▸ **SUPPLIED MATERIAL**:
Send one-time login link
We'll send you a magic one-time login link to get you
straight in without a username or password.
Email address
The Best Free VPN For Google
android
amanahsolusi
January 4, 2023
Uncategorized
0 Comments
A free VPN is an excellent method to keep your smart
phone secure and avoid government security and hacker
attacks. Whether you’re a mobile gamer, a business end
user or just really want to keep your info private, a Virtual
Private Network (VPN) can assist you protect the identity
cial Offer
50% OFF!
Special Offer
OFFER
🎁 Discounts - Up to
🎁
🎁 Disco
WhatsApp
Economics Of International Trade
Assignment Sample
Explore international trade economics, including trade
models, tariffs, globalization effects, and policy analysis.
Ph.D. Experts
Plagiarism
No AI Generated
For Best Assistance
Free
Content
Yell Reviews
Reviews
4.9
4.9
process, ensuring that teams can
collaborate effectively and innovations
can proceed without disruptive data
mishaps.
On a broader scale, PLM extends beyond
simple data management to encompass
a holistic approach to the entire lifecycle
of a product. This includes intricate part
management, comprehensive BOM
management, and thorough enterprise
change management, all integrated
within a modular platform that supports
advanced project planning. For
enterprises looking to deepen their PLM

▸ **EXERCISE AIM**: Nothing should be returned except the lines from the one containing "phone secure and" through the last line of the data, each restated word for word.

▸ **ANSWER**:
phone secure and avoid government security and hacker
attacks. Whether you’re a mobile gamer, a business end
user or just really want to keep your info private, a Virtual
Private Network (VPN) can assist you protect the identity
cial Offer
50% OFF!
Special Offer
OFFER
🎁 Discounts - Up to
🎁
🎁 Disco
WhatsApp
Economics Of International Trade
Assignment Sample
Explore international trade economics, including trade
models, tariffs, globalization effects, and policy analysis.
Ph.D. Experts
Plagiarism
No AI Generated
For Best Assistance
Free
Content
Yell Reviews
Reviews
4.9
4.9
process, ensuring that teams can
collaborate effectively and innovations
can proceed without disruptive data
mishaps.
On a broader scale, PLM extends beyond
simple data management to encompass
a holistic approach to the entire lifecycle
of a product. This includes intricate part
management, comprehensive BOM
management, and thorough enterprise
change management, all integrated
within a modular platform that supports
advanced project planning. For
enterprises looking to deepen their PLM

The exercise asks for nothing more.